[Work to be completed]:
If a line in the data contains "dann", copy it out.

[Stored data]:

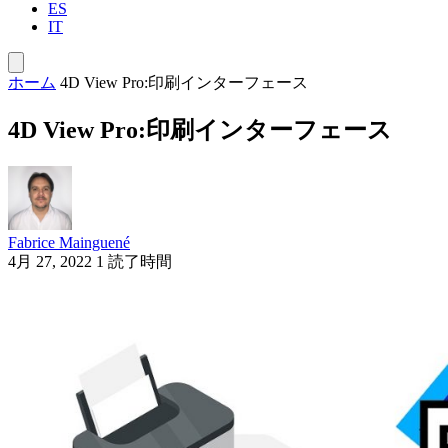
ES
IT
ホーム
4D View Pro:印刷インターフェース
4D View Pro:印刷インターフェース
Fabrice Mainguené
4月 27, 2022
1 読了時間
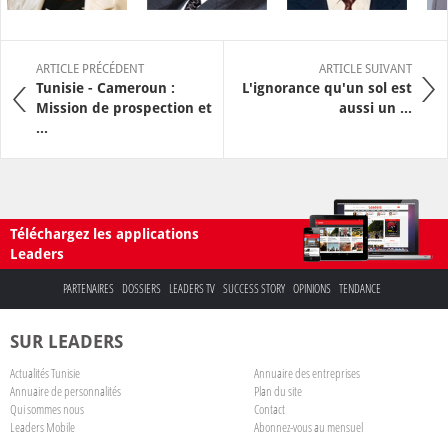
ARTICLE PRÉCÉDENT
ARTICLE SUIVANT
Tunisie - Cameroun :
L'ignorance qu'un sol est
Mission de prospection et
aussi un ...
...
Téléchargez les applications
Leaders
PARTENAIRES
DOSSIERS
LEADERS TV
SUCCESS STORY
OPINIONS
TENDANCE
SUR LEADERS
Actualités Tunisie
Annuaire des entreprises
Annuaire de personnalités
Plan du site
Qui sommes nous
Contact
Leaders Mobile
Abonnez-vous au mensuel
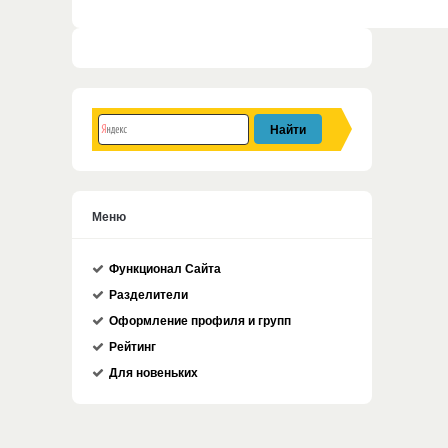
Меню
Функционал Сайта
Разделители
Оформление профиля и групп
Рейтинг
Для новеньких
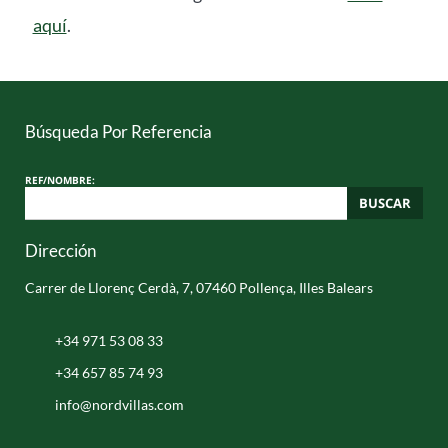
aquí
.
Búsqueda Por Referencia
REF/NOMBRE:
BUSCAR
Dirección
Carrer de Llorenç Cerdà, 7, 07460 Pollença, Illes Balears
+34 971 53 08 33
+34 657 85 74 93
info@nordvillas.com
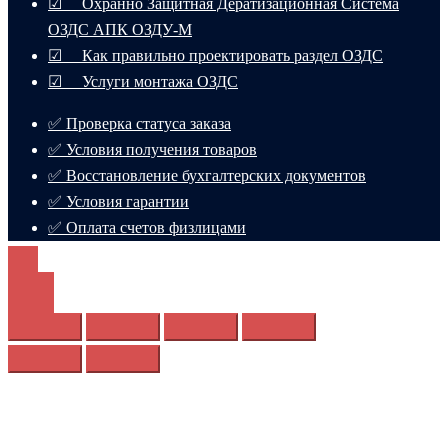
☑ Охранно Защитная Дератизационная Система
ОЗДС АПК ОЗДУ-М
☑ Как правильно проектировать раздел ОЗДС
☑ Услуги монтажа ОЗДС
✅ Проверка статуса заказа
✅ Условия получения товаров
✅ Восстановление бухгалтерских документов
✅ Условия гарантии
✅ Оплата счетов физлицами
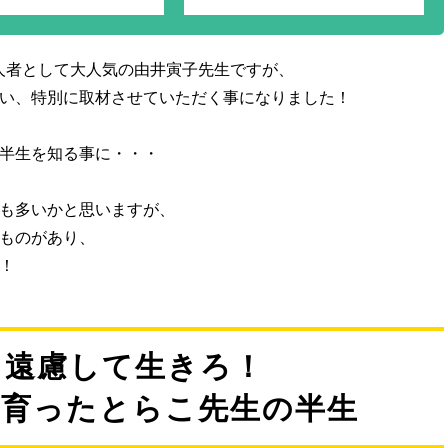
呼ばれており、記憶力
機能の維持をサポート
トレスを和らげる効果
も！
一人者として大人気の由井寅子先生ですが、
い、特別に取材させていただく事になりました！
半生を知る事に・・・
も多いかと思いますが、
ものがあり、
！
ら遠慮して生きろ！
と育ったとらこ先生の半生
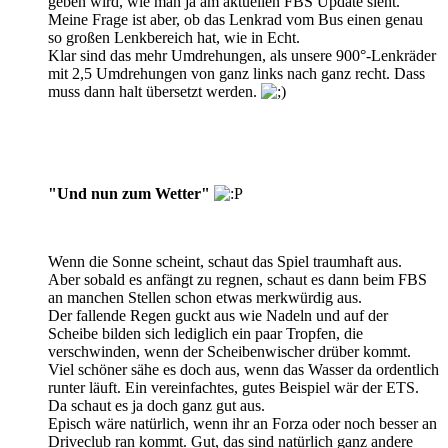
geben wird, wie man ja am aktuellen FBS Update sieht.
Meine Frage ist aber, ob das Lenkrad vom Bus einen genau
so großen Lenkbereich hat, wie in Echt.
Klar sind das mehr Umdrehungen, als unsere 900°-Lenkräder
mit 2,5 Umdrehungen von ganz links nach ganz recht. Dass
muss dann halt übersetzt werden.
"Und nun zum Wetter"
Wenn die Sonne scheint, schaut das Spiel traumhaft aus.
Aber sobald es anfängt zu regnen, schaut es dann beim FBS
an manchen Stellen schon etwas merkwürdig aus.
Der fallende Regen guckt aus wie Nadeln und auf der
Scheibe bilden sich lediglich ein paar Tropfen, die
verschwinden, wenn der Scheibenwischer drüber kommt.
Viel schöner sähe es doch aus, wenn das Wasser da ordentlich
runter läuft. Ein vereinfachtes, gutes Beispiel wär der ETS.
Da schaut es ja doch ganz gut aus.
Episch wäre natürlich, wenn ihr an Forza oder noch besser an
Driveclub ran kommt. Gut, das sind natürlich ganz andere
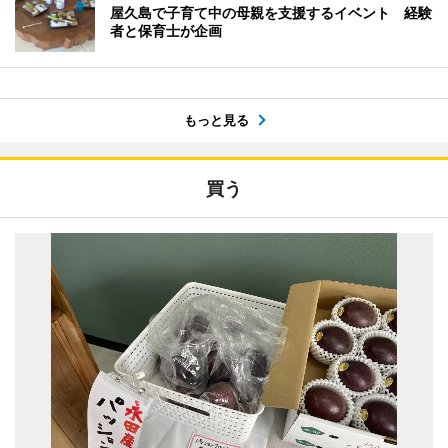
屋久島で子育て中の母親を支援するイベント 経験
者と保育士が企画
もっと見る
買う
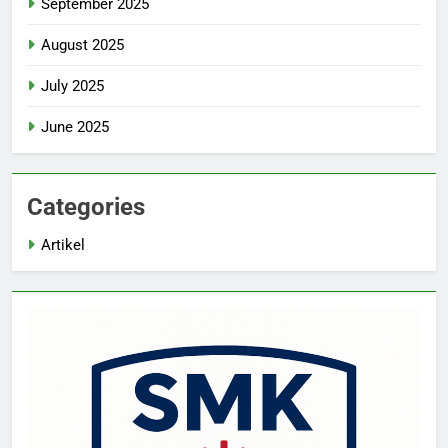
September 2025
August 2025
July 2025
June 2025
Categories
Artikel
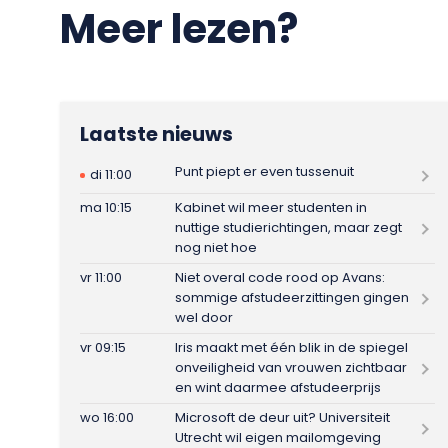
Meer lezen?
Laatste nieuws
Punt piept er even tussenuit
di 11:00
ma 10:15
Kabinet wil meer studenten in
nuttige studierichtingen, maar zegt
nog niet hoe
vr 11:00
Niet overal code rood op Avans:
sommige afstudeerzittingen gingen
wel door
vr 09:15
Iris maakt met één blik in de spiegel
onveiligheid van vrouwen zichtbaar
en wint daarmee afstudeerprijs
wo 16:00
Microsoft de deur uit? Universiteit
Utrecht wil eigen mailomgeving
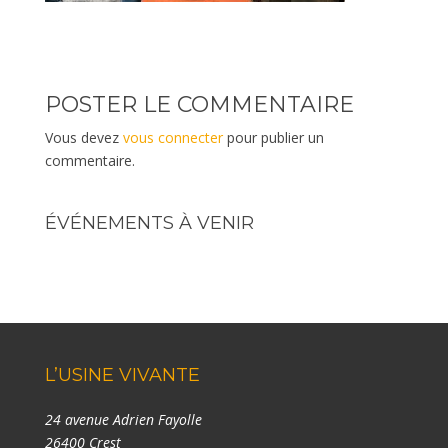
POSTER LE COMMENTAIRE
Vous devez
vous connecter
pour publier un
commentaire.
ÉVÉNEMENTS À VENIR
L’USINE VIVANTE
24 avenue Adrien Fayolle
26400 Crest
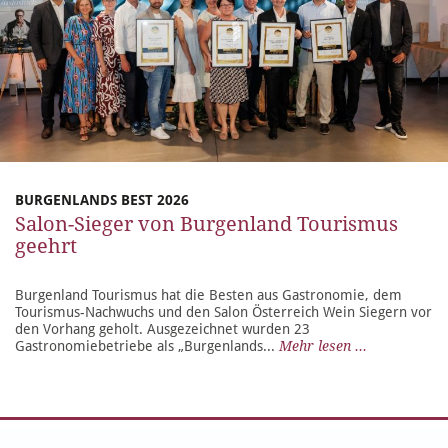
BURGENLANDS BEST 2026
Salon-Sieger von Burgenland Tourismus
geehrt
Burgenland Tourismus hat die Besten aus Gastronomie, dem
Tourismus-Nachwuchs und den Salon Österreich Wein Siegern vor
den Vorhang geholt. Ausgezeichnet wurden 23
Gastronomiebetriebe als „Burgenlands...
Mehr lesen ...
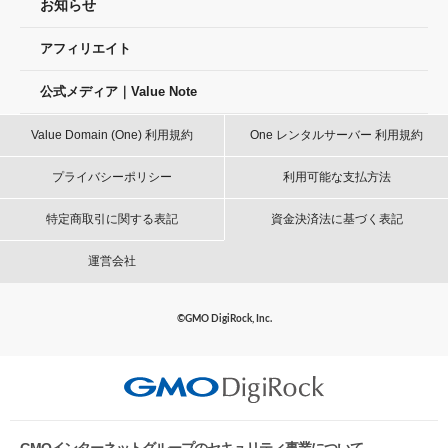
お知らせ
アフィリエイト
公式メディア｜Value Note
Value Domain (One) 利用規約
One レンタルサーバー 利用規約
プライバシーポリシー
利用可能な支払方法
特定商取引に関する表記
資金決済法に基づく表記
運営会社
©GMO DigiRock, Inc.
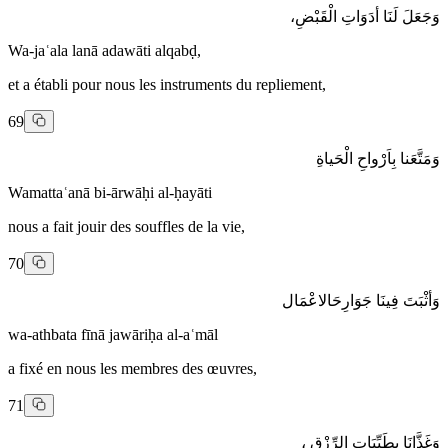
وَجَعَلَ لَنَا أدَوَاتِ الْقَبْضِ،
Wa-jaʿala lanā adawāti alqabḍ,
et a établi pour nous les instruments du repliement,
69
وَمَتَّعَنا بِاَرْواحِ الْحَياةِ
Wamattaʿanā bi-ārwāḥi al-ḥayāti
nous a fait jouir des souffles de la vie,
70
وَأثْبَتَ فِينَا جَوَارِحَالاعْمَال
wa-athbata fīnā jawāriḥa al-aʿmāl
a fixé en nous les membres des œuvres,
71
وَغَذَّانَا بِطَيِّبَاتِ الرِّزْقِ ،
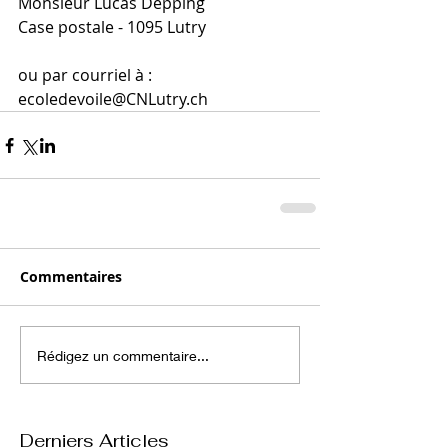
Monsieur Lucas Depping
Case postale - 1095 Lutry
ou par courriel à : 
ecoledevoile@CNLutry.ch
Commentaires
Rédigez un commentaire...
Derniers Articles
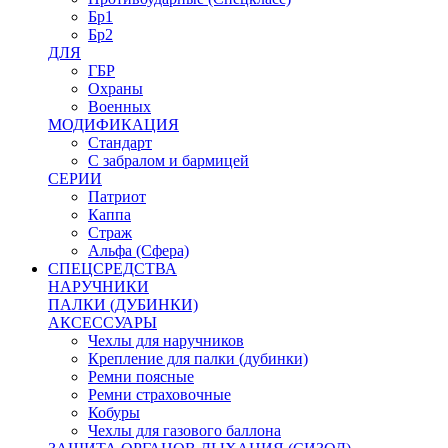
Бр1
Бр2
ДЛЯ
ГБР
Охраны
Военных
МОДИФИКАЦИЯ
Стандарт
С забралом и бармицей
СЕРИИ
Патриот
Каппа
Страж
Альфа (Сфера)
СПЕЦСРЕДСТВА
НАРУЧНИКИ
ПАЛКИ (ДУБИНКИ)
АКСЕССУАРЫ
Чехлы для наручников
Крепление для палки (дубинки)
Ремни поясные
Ремни страховочные
Кобуры
Чехлы для газового баллона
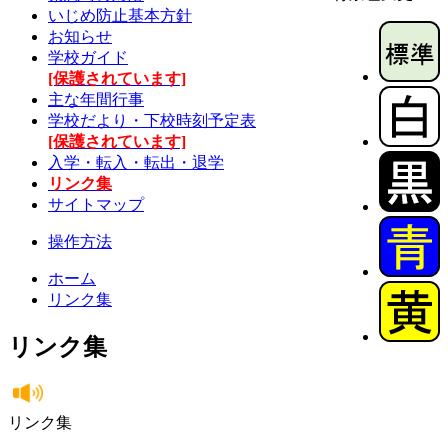
いじめ防止基本方針
お知らせ
学校ガイド
[保護されています]
主な年間行事
学校だより・下校時刻予定表
[保護されています]
入学・転入・転出・退学
リンク集
サイトマップ
操作方法
ホーム
リンク集
リンク集
リンク集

[Task response]:
muss dann halt übersetzt werden.
Aber sobald es anfängt zu regnen, schaut es dann beim FBS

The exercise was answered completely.